Data to process
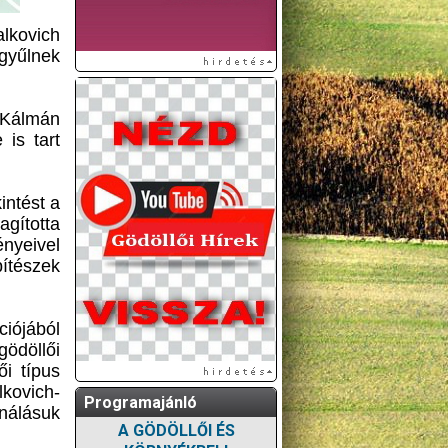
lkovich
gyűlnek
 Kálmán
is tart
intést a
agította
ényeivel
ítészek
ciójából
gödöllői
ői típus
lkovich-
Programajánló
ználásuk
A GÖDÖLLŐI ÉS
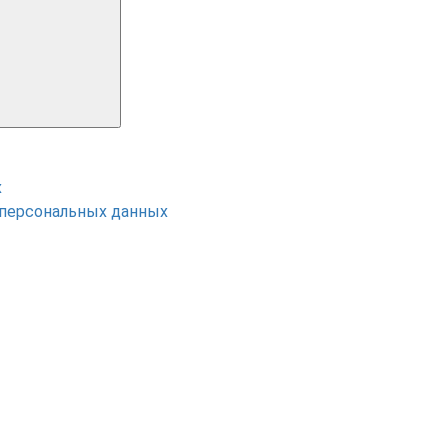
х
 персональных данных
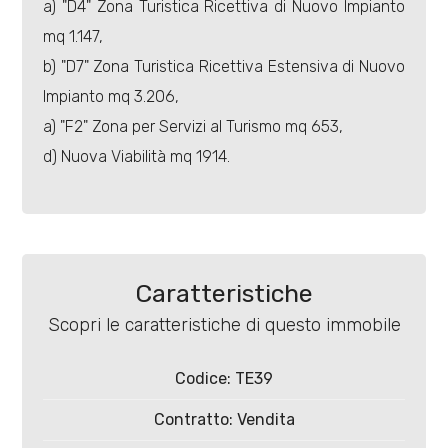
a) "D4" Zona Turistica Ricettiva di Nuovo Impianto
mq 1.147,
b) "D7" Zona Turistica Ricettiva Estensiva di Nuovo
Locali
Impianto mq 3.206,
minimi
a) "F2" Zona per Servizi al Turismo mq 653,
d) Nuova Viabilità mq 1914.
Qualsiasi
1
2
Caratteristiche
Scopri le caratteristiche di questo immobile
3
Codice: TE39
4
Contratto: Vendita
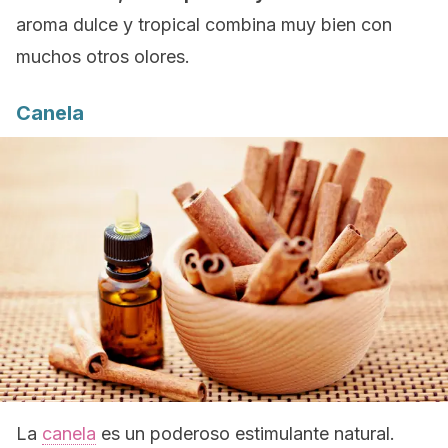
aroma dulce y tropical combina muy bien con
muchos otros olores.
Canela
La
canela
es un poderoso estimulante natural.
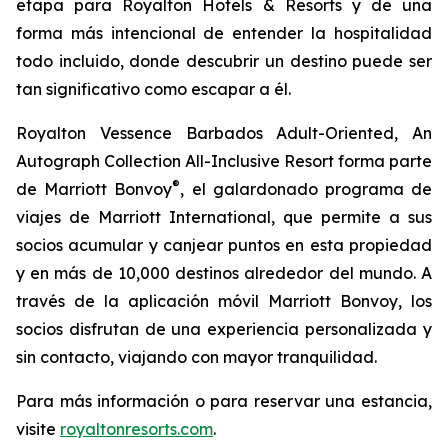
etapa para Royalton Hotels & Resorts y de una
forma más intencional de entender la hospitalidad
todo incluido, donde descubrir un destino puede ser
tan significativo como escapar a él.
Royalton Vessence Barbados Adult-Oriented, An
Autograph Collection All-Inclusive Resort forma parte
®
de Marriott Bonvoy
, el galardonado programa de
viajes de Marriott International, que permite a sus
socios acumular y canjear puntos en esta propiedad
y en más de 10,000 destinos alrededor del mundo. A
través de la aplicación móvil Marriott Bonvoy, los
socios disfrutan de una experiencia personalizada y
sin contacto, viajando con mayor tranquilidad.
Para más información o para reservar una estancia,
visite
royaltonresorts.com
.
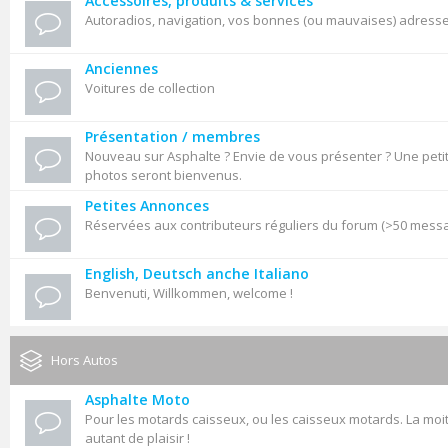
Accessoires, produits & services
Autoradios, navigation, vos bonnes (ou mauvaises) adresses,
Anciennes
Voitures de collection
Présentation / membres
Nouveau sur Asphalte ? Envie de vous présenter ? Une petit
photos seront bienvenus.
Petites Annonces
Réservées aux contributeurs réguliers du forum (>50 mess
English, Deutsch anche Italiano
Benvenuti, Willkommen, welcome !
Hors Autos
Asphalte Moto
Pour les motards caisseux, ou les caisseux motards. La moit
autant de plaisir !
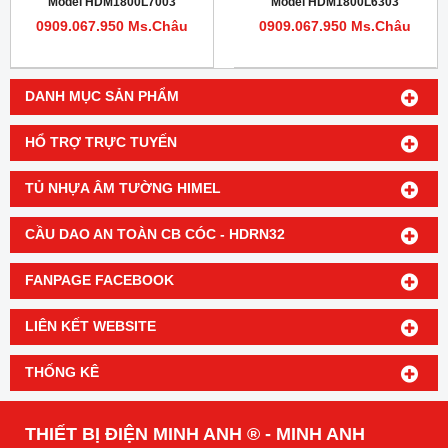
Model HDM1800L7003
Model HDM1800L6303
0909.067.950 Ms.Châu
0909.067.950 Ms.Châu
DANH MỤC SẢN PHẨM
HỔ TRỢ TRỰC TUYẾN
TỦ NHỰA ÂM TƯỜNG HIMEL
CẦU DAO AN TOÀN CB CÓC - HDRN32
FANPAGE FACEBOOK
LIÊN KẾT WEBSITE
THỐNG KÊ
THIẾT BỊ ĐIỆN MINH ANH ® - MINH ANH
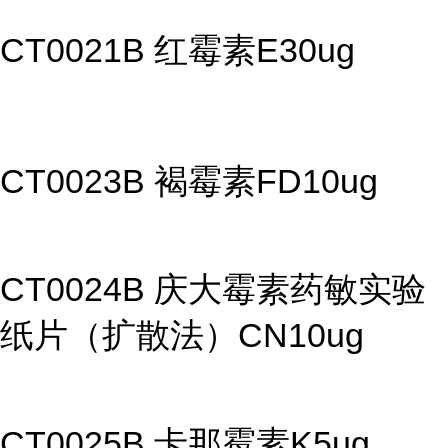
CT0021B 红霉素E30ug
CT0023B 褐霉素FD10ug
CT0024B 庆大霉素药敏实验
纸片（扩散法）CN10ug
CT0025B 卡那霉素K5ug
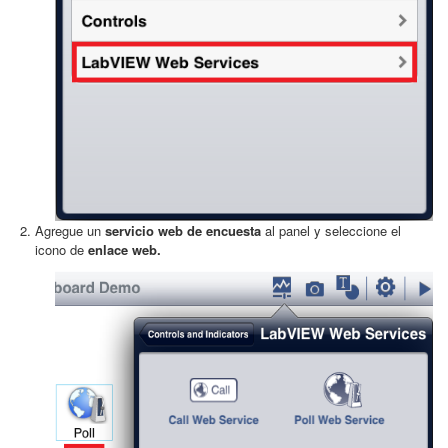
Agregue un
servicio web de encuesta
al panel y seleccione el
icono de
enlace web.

Task to carry out
If a line of the data above contains "Model", copy it out.

Answer for this exercise
Model HDM1800L7003
Model HDM1800L6303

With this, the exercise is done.